53. Amtsköste

Wertschöpfung muss in Neumünster bleiben!

53. Amtsköste der Kreishandwerkerschaft Mittelholstein

Die 53. Amtsköste der Kreishandwerkerschaft Mittelholstein am 16.11.2017 bescherte den politischen Fraktionen in Neumünster kritische Stimmen. Dessen Ansinnen den Neubau- bzw. Erweiterungsbau dreier Neumünsteraner Schulen in  Modulbauweise anstatt in konventioneller Bauweise errichten zu lassen, erteilte Kreishandwerksmeister Michael Kahl eine klare Absage. Es ist ein Trugschluss, dass die Modulbauweise günstiger und schneller sei als die konventionelle Bauweise.  Beispielhalft nannte Kahl, dass bei der Umsetzung von Modulbauweise für Wohnungsbau im Stahlskelettbau von einem Quadratmeterpreis von ca. 1.800,00 Euro (reine Baukosten) ausgegangen wird. Dieser Preis wurde bei bisherigen Objekten, die in konventioneller Bauweise in Neumünster für Schul- und Kita-Bauten als Sonderbauten mit erhöhten Anforderungen umgesetzt wurden, deutlich unterschritten. Darüber hinaus ist die Modulbauweise auch auf Lange Sicht gesehen  nicht günstiger. Bauten, die auf diese Weise errichtet wurden, haben statistisch gesehen eine Lebenserwartung von ca. 40 Jahren. Bei Bauten, die in konventioneller Massivbauweise errichtet werden, liegt die Lebenserwartung hingegen bei ca. 80 Jahren. Am meisten am Herzen lag Kreishandwerksmeister Kahl aber, dass die ortsansässigen Handwerksbetriebe diese Modulbauweise nicht umsetzen können. Der Modulbau ist eine Fertigbauweise mit System, durch die verschiedenste Gebäudetypen wie z.B. Schulgebäude errichtet werden können. Dabei werden Einzelteile (Module) industriell und witterungsunabhängig im Werk vor¬gefertigt, die dann individuell angepasst und zusammengebaut werden. Die auszuführenden Arbeiten werden in der Regel durch einen Generalunternehmer und den vertraglich zu ihm gehörenden Subunternehmern ausgeführt.

Das heißt, dass die Aufträge nicht in Neumünster bleiben und somit der Stadt erhebliche Gewerbesteuereinnahmen verloren und das verdiente Geld wird nicht hier vor Ort wieder ausgegeben.
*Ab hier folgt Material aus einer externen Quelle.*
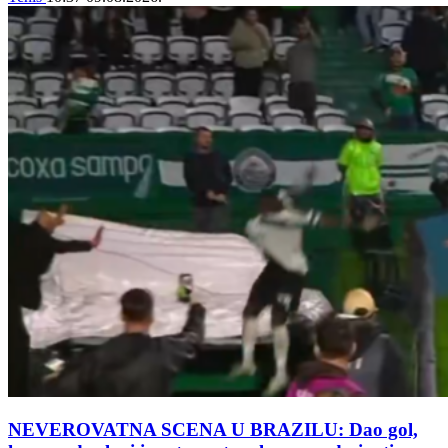
NEVEROVATNA SCENA U BRAZILU: Dao gol,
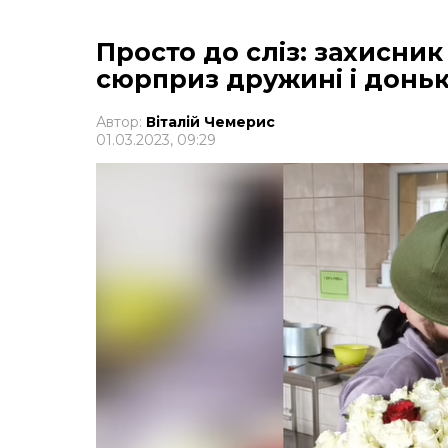
Просто до сліз: захисни
сюрприз дружині і доньк
Автор:
Віталій Чемерис
01.03.2023, 09:29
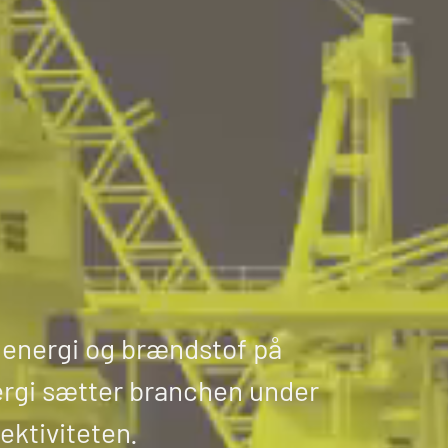
f energi og brændstof på
ergi sætter branchen under
ektiviteten.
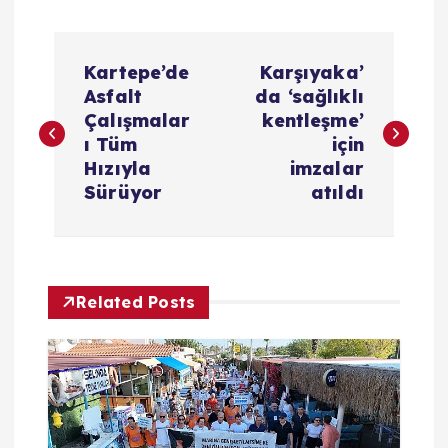
Y
Kartepe’de
Karşıyaka’
a
Asfalt
da ‘sağlıklı
Çalışmalar
kentleşme’
z
ı Tüm
için
Hızıyla
imzalar
ı
Sürüyor
atıldı
g
e
Related Posts
z
i
n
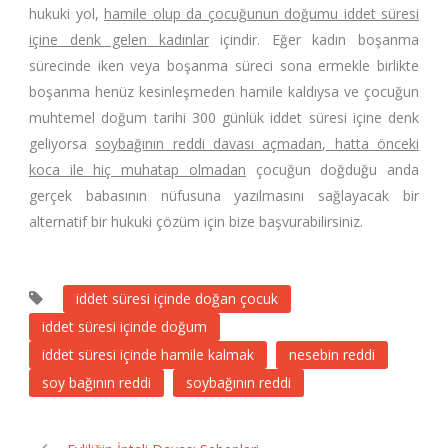
hukuki yol,
hamile olup da çocuğunun doğumu iddet süresi
içine denk gelen kadınlar
içindir. Eğer kadın boşanma
sürecinde iken veya boşanma süreci sona ermekle birlikte
boşanma henüz kesinleşmeden hamile kaldıysa ve çocuğun
muhtemel doğum tarihi 300 günlük iddet süresi içine denk
geliyorsa
soybağının reddi davası açmadan, hatta önceki
koca ile hiç muhatap olmadan
çocuğun doğduğu anda
gerçek babasının nüfusuna yazılmasını sağlayacak bir
alternatif bir hukuki çözüm için bize başvurabilirsiniz.
iddet süresi içinde doğan çocuk
iddet süresi içinde doğum
iddet süresi içinde hamile kalmak
nesebin reddi
soy bağının reddi
soybağının reddi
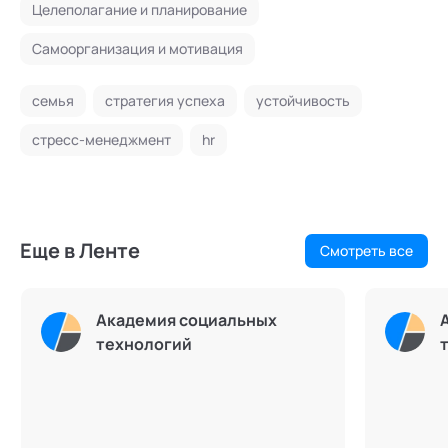
Целеполагание и планирование
Самоорганизация и мотивация
семья
стратегия успеха
устойчивость
стресс-менеджмент
hr
Еще в Ленте
Смотреть все
Академия социальных
технологий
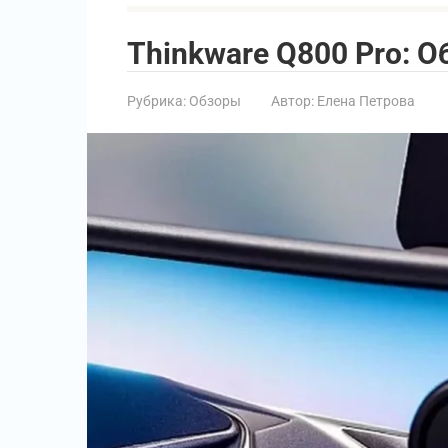
Thinkware Q800 Pro: О
Рубрика:
Обзоры
Автор:
Елена Петрова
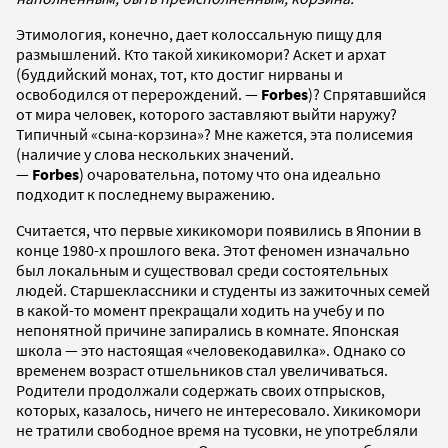
Этимология, конечно, дает колоссальную пищу для
размышлений. Кто такой хикикомори? Аскет и архат
(буддийский монах, тот, кто достиг нирваны и
освободился от перерождений. —
Forbes
)? Спрятавшийся
от мира человек, которого заставляют выйти наружу?
Типичный «сына-корзина»? Мне кажется, эта полисемия
(наличие у слова нескольких значений.
—
Forbes
) очаровательна, потому что она идеально
подходит к последнему выражению.
Считается, что первые хикикомори появились в Японии в
конце 1980-х прошлого века. Этот феномен изначально
был локальным и существовал среди состоятельных
людей. Старшеклассники и студенты из зажиточных семей
в какой-то момент прекращали ходить на учебу и по
непонятной причине запирались в комнате. Японская
школа — это настоящая «человекодавилка». Однако со
временем возраст отшельников стал увеличиваться.
Родители продолжали содержать своих отпрысков,
которых, казалось, ничего не интересовало. Хикикомори
не тратили свободное время на тусовки, не употребляли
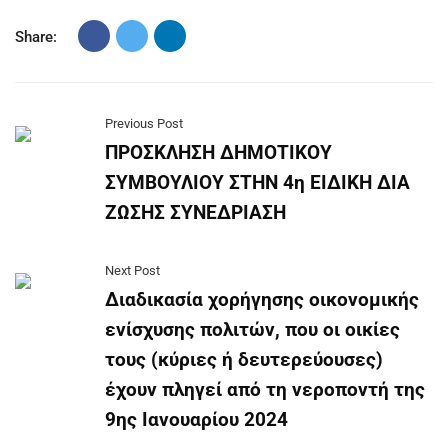
Share:
Previous Post
ΠΡΟΣΚΛΗΣΗ ΔΗΜΟΤΙΚΟΥ
ΣΥΜΒΟΥΛΙΟΥ ΣΤΗΝ 4η ΕΙΔΙΚΗ ΔΙΑ
ΖΩΣΗΣ ΣΥΝΕΔΡΙΑΣΗ
Next Post
Διαδικασία χορήγησης οικονομικής
ενίσχυσης πολιτών, που οι οικίες
τους (κύριες ή δευτερεύουσες)
έχουν πληγεί από τη νεροποντή της
9ης Ιανουαρίου 2024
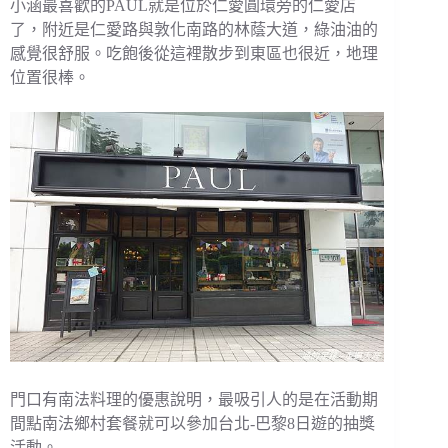
小涵最喜歡的PAUL就是位於仁愛圓環旁的仁愛店
了，附近是仁愛路與敦化南路的林蔭大道，綠油油的
感覺很舒服。吃飽後從這裡散步到東區也很近，地理
位置很棒。
門口有南法料理的優惠說明，最吸引人的是在活動期
間點南法鄉村套餐就可以參加台北-巴黎8日遊的抽獎
活動。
„Das kann doch nicht ernsthaft gewollt sein“, so Kahl,“ die Wertschöpfung muss in Neumünster bleiben! Wertschöpfung  bedeutet: Steuereinnahmen, Arbeitsplätze, Ausbildungsplätze, nicht nur im Handwerk, sondern für die gesamte Wirtschaftsregion Neumünster. Hier ist das Handwerk in seiner Vielschichtigkeit das Rückgrat und ein starker Motor und zwar in jeder Konjunkturlage.“ 

Glücklich ist Kahl mit der aktuellen Konjunktursituation im Handwerk. Die Konjunkturumfragen der Handwerkskammern spiegeln ein positives Bild im Handwerk wieder. Die Auftragsbücher in nahezu allen Gewerken sind auch bis ins nächste Jahr gefüllt. Wie schon länger der Fall, könnten die Margen bei den Aufträgen jedoch deutlich besser sein. Diese lassen sich aber zum Teil, nicht nur aus Wettbewerbsgründen, nicht umsetzen. So wird manch ein Betrieb bei seinen Investitionsvorhaben ausgebremst bzw. es ist ihm nicht möglich, Rücklagen zu schaffen, für konjunkturell schlechtere Zeiten. 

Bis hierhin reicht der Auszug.